§ WHAT YOU WILL DO:
Restate the lines exactly, starting at the line that contains "牙齿矫正后 (1262, 731)" and finishing with the final line of the records.

§ RECORDS SHOWN:
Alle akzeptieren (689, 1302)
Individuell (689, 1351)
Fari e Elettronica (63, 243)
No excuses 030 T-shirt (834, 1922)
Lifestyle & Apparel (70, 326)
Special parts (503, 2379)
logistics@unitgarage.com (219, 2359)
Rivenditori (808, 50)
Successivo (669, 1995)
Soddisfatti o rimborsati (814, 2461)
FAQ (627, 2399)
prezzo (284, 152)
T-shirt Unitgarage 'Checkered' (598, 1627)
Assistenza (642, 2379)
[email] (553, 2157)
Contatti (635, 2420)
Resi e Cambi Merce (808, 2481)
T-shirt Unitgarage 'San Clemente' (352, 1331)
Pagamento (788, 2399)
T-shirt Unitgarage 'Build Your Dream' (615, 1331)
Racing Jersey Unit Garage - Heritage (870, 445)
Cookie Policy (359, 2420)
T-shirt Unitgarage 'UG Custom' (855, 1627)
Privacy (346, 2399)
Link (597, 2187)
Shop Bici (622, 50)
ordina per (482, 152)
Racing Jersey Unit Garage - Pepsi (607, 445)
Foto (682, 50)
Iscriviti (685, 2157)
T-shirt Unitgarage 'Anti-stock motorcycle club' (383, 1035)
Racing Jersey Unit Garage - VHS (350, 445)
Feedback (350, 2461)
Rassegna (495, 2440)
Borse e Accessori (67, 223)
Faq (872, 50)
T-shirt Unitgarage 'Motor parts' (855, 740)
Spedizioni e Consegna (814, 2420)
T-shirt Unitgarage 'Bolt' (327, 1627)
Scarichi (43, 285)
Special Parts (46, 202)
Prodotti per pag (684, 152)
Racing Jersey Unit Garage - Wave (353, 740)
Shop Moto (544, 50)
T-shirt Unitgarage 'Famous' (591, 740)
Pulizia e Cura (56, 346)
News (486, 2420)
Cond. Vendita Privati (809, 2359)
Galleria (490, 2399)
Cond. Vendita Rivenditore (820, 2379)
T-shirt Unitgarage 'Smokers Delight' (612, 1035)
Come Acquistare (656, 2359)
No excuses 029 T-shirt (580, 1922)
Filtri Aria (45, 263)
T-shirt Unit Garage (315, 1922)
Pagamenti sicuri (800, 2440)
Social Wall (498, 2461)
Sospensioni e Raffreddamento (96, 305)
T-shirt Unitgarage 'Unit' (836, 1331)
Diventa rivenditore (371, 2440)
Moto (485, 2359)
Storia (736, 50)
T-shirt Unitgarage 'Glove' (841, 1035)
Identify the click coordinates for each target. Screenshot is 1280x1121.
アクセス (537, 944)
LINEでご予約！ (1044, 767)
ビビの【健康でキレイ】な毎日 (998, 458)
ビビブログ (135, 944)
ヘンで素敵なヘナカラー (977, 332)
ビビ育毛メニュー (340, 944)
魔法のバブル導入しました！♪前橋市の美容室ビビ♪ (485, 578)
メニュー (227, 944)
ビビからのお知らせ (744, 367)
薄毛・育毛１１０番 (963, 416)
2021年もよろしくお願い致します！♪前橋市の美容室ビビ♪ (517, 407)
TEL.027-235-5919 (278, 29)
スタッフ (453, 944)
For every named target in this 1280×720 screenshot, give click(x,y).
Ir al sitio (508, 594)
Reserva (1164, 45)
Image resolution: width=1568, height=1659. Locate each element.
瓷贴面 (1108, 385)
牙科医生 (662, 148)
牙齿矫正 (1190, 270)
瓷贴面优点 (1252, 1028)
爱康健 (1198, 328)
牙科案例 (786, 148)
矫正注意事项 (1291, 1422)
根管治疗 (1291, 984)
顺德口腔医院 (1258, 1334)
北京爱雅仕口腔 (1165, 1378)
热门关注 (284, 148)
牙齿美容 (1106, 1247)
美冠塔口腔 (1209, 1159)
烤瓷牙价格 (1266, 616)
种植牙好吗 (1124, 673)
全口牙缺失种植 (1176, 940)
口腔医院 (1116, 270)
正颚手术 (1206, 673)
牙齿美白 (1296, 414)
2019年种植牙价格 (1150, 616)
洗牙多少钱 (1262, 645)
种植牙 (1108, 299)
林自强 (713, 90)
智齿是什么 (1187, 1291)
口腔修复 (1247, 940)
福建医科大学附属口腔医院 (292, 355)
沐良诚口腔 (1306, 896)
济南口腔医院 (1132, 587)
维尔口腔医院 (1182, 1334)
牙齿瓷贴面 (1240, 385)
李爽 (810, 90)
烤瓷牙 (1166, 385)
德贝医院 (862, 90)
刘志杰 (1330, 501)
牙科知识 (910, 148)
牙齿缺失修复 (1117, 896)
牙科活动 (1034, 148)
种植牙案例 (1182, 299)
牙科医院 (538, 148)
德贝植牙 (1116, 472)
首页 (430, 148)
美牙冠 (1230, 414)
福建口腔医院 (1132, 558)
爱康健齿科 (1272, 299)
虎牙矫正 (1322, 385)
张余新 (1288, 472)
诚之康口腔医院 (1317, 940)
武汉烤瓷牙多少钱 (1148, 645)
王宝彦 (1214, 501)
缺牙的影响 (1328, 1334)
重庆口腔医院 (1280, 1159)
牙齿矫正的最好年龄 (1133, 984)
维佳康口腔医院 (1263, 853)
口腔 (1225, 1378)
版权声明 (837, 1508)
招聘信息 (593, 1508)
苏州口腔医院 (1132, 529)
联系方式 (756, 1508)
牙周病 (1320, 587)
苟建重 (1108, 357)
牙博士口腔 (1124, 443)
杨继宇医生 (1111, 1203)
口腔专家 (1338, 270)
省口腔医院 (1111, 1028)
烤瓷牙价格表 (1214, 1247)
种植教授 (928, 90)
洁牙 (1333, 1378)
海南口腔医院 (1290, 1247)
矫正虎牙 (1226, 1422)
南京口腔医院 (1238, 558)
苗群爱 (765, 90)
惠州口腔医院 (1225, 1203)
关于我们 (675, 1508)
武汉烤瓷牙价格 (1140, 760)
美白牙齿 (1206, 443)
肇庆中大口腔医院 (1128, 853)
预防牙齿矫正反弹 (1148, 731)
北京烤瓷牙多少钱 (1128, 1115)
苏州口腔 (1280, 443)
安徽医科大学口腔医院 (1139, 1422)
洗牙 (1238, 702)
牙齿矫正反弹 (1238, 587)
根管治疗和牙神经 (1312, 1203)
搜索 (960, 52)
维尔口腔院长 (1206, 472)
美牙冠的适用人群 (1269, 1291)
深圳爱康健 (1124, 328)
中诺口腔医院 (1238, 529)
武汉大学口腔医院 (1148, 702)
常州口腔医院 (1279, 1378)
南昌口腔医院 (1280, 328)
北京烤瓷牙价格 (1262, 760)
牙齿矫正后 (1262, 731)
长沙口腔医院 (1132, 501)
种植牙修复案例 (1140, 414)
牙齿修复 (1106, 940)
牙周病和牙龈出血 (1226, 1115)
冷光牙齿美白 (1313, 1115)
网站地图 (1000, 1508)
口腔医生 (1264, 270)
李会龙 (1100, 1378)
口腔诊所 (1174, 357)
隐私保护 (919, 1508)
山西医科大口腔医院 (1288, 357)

§ ANSWER BOX:
牙齿矫正后 (1262, 731)
长沙口腔医院 (1132, 501)
种植牙修复案例 (1140, 414)
牙齿修复 (1106, 940)
牙周病和牙龈出血 (1226, 1115)
冷光牙齿美白 (1313, 1115)
网站地图 (1000, 1508)
口腔医生 (1264, 270)
李会龙 (1100, 1378)
口腔诊所 (1174, 357)
隐私保护 (919, 1508)
山西医科大口腔医院 (1288, 357)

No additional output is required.